Here is a link I found on google.. There is some good talk towards the bottom of the page about graphite and how it makes the epoxy less rigid once cured if anyone cares to read. Other good stuff too, but it's a wood boat forum..

http://forum.woodenboat.com/showthread.php?77424-Should-I-graphite-my-hull


----------



## DavidIvey (Nov 26, 2011)

Well that was water coming out of the cracks.. Upon closer inspection I noticed that I could removed more of the gelcoat and a wee bit of fiberglass. So the gouge turned in to a scrape. I also had to remove the wet foam on the other side and this is a pain. Im still not done removing all the foam, but I have removed it from behind the scrape.
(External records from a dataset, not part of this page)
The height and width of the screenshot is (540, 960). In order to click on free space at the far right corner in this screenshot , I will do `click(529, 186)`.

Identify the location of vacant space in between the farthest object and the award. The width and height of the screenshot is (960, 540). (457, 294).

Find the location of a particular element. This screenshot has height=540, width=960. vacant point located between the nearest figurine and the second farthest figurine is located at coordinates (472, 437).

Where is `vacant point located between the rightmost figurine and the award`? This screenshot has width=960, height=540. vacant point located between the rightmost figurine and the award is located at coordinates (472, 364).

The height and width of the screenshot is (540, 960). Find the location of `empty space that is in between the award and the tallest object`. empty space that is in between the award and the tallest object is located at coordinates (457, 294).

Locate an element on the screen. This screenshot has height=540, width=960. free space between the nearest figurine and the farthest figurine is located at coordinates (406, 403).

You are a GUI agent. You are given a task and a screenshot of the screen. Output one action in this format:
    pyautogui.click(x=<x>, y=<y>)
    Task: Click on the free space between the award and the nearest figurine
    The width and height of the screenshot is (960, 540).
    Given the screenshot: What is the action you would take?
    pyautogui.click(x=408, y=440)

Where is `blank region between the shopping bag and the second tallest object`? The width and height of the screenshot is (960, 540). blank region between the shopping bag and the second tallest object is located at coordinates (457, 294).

Also the old glass is fairly flimsy in this area.

I plan to remove all the foam, clean and sand the area and laydown two layers of 1700 biax behind the scrape. On the outside of the hull I will glass and fill in the scrape. As for the small stress cracks I have gouged them will a small cutting wheel on my Dremel to enable the filler to actually get into the crack.

Anyone have any suggestions? Or is this ok?

This sucks..now I cant fish tomorrow!!!!!!


----------



## Brett (Jul 16, 2008)

SD, don't over think this....it's a fiberglass boat, with a little time and effort you'll get it done.
If you don't like how the repair looks, after the first time, you'll know how to do it better.
You will learn more from mistakes than getting it right the first time. It's how I learned.
Just remember rule #1: If you're getting dirty, you're doing it wrong.


----------



## DuckNut (Apr 3, 2009)

Graphite is used for reducing frition such as for sliding over vegiatation.

Aluminum powder is for abrasion resistance. It is product 420 on West System.


----------



## DavidIvey (Nov 26, 2011)

> SD, don't over think this....it's a fiberglass boat, with a little time and effort you'll get it done.
> If you don't like how the repair looks, after the first time, you'll know how to do it better.
> You will learn more from mistakes than getting it right the first time. It's how I learned.
> Just remember rule #1: If you're getting dirty, you're doing it wrong.


Yeah, Im not too worried about how it looks, just as long as it's functional! ;D

There wasn't really another choice besides removing the wet foam. So I had to cut into it. I got the foam out from over the scrape and cleaned it up as much as I could. To be honest this boat needs to be taking down to just the hull and redone. It's lacking flotation... :-[

I was actually talking to some one back home about the boat and they don't understand why I just don't buy a used Gheenoe. :-/


----------